The Lady Catherine Castleton lay dying in the stately bed-chamber of Castleton Hall. Night and day they had sought for my lord in clubs and gambling dens and well-known haunts of vice and pleasure, but they did not know of the rose-grown cottage on the Thames which he had taken for his latest inamorata.
When they told my lady the child was a girl she had given a low cry, "God help her!" and had turned her face to the wall. Great obstetricians summoned by telephone had sped in flying motors from town, but they stood baffled and helpless by the bedside of the young woman, who lay so still and indifferent, making no effort to live.
In the library the family lawyer and the white-haired admiral, her father, sat signing cheques for the great specialists, who had done so little and charged so much.
When they had gone the admiral, who loved his daughter, swore long and vigorously with the gorgeous powers of the seafaring man, and the lawyer listened with fascinated approval.
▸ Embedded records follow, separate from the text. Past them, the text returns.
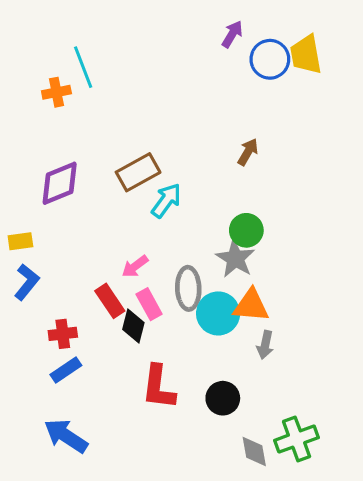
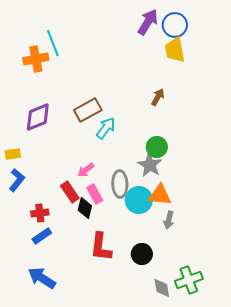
purple arrow: (232, 34) -> (148, 22), size x1.5
yellow trapezoid: (306, 55) -> (175, 50), moved
blue circle: (270, 59) -> (175, 25), moved
orange cross: (56, 92) -> (36, 59), size x1.4

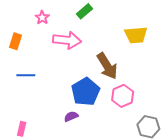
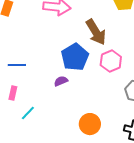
blue line: (26, 75) -> (17, 65), moved

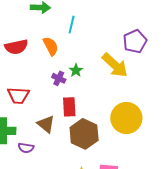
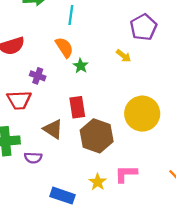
orange semicircle: (51, 46) -> (64, 47), moved
yellow arrow: (115, 65) -> (124, 56), size x0.5
purple cross: (59, 78) -> (38, 76), moved

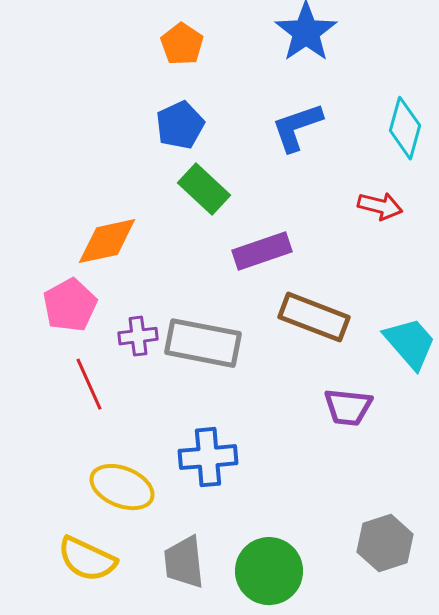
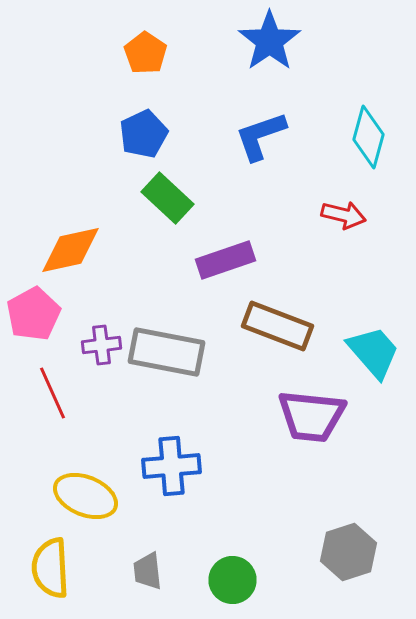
purple trapezoid: (348, 407) -> (312, 416), size x1.4
yellow semicircle: (87, 559) -> (50, 568), turned 62
gray trapezoid: (184, 562) -> (148, 571), size x0.7
green circle: (269, 571) -> (232, 580), size x0.7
"I told her what her life would be with a loose-living scoundrel like Castleton, but she would not listen—madly in love with him and his handsome face, and now he has killed her at twenty-two!"
"I had a very distressing interview with Lady Catherine a few weeks ago. She went away in disgust and despair when I had to tell her that I did not think she had sufficient evidence for a divorce, and that she must prove cruelty or desertion as well as adultery."
"D——d shameful law, sir; can't think how the country puts up with it. But she shall be safe from him if she lives, my poor little girl!"
Then they were silent, for the shadow of death crept nearer.
* * * * * *
Outside the park gates at the end of the village, in Castleton Union, another girl lay dying. The local practitioner had been called in on his way back from consultation with the great gynæcologists, and as at the hall, so in the workhouse, he found his patient sinking. "She came in late last night, sir," said the nurse, "and the child was born almost immediately. Her pulse is very weak, and I can't rouse her; she won't even look at the child."